What would be better for her? Here we reach the point of this discussion of morlaity. It would be better were she in school instead of work, better is she were in jeans instead of rags, better if she were in a house instead of a hut. And the point of my argument is: even if it makes no economic sense to house, feed, clothe and educate her, it is still good. The role of government is to see to it that this good is enforced.

Economics is a wonderfully abstract discipline. The various discussions of trade deficits, of GNP, of models and systems, all abstract to elimination the pain of this little girl. Economics is, like capitalism, indifferent to the fact that pain is bad.

I wish I could share the economists unbridled enthusiasm for the global economy. Even as the average wage increases, the gap between rich and poor widens. Even as GNPs increase, relative purchasing power decreases as that newfound wealth finds intself more and more in the hands of a privileged few. Even while the stock market climbs, the Sahara expands, the rain forest shrinks, the hole in the ozone grows.
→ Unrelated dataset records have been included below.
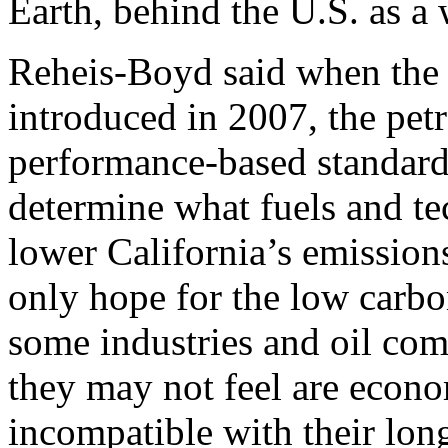
Earth, behind the U.S. as a 
Reheis-Boyd said when the 
introduced in 2007, the pet
performance-based standard 
determine what fuels and te
lower California’s emission
only hope for the low carbo
some industries and oil com
they may not feel are econo
incompatible with their lon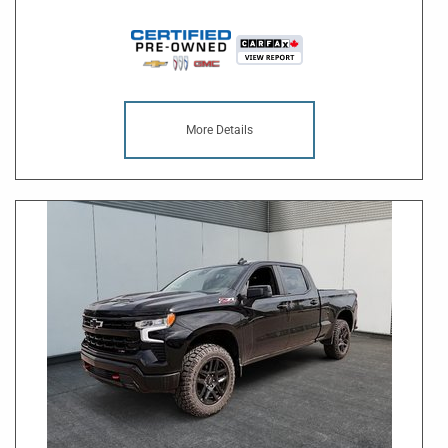
More Details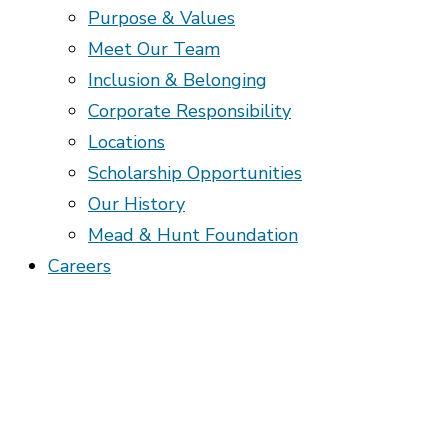
Purpose & Values
Meet Our Team
Inclusion & Belonging
Corporate Responsibility
Locations
Scholarship Opportunities
Our History
Mead & Hunt Foundation
Careers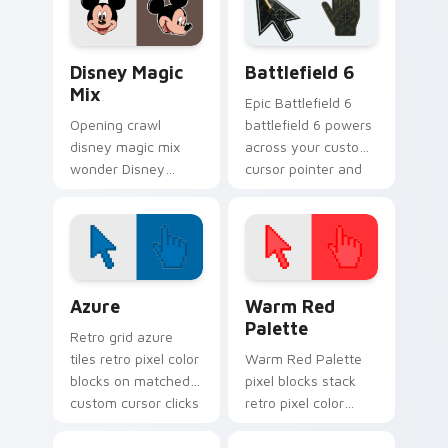
charm.
custom cursor
pointer flair.
Disney Mix Packs custom cursor collection preview
Battlefield 6 custom curso
Disney Magic
Battlefield 6
Mix
Epic Battlefield 6
Opening crawl
battlefield 6 powers
disney magic mix
across your custom
wonder Disney
cursor pointer and
magic kingdom
click pair today.
character on your
pointer with Disney
custom cursor hero
energy.
Color Pixels Blue & Cyan custom cursor collection p
Color Pixels Red & Pink cus
Azure
Warm Red
Palette
Retro grid azure
tiles retro pixel color
Warm Red Palette
blocks on matched
pixel blocks stack
custom cursor clicks
retro pixel color
with 8-bit charm.
blocks across your
custom cursor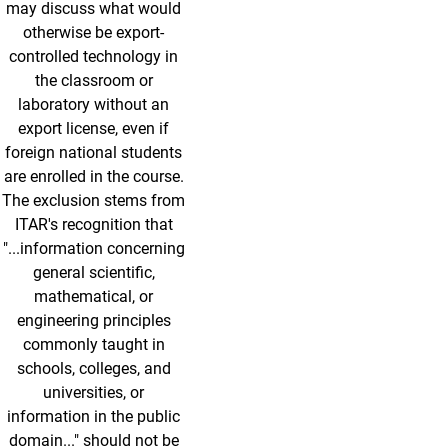
may discuss what would
otherwise be export-
controlled technology in
the classroom or
laboratory without an
export license, even if
foreign national students
are enrolled in the course.
The exclusion stems from
ITAR's recognition that
"...information concerning
general scientific,
mathematical, or
engineering principles
commonly taught in
schools, colleges, and
universities, or
information in the public
domain..." should not be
It's easy to point to numbers and say, "See? It's getting better!" But in fact we have entered into an era of unparalleled human suffering, and against the tears of the little girl in the Sudan the economists' apologies sound like hollow rationalizations.

Again - and why does it seem so absurd? - if we are to enter into a global capitalist economy, we must restrain its excesses with rule of law. Couldn't anything be more obvious?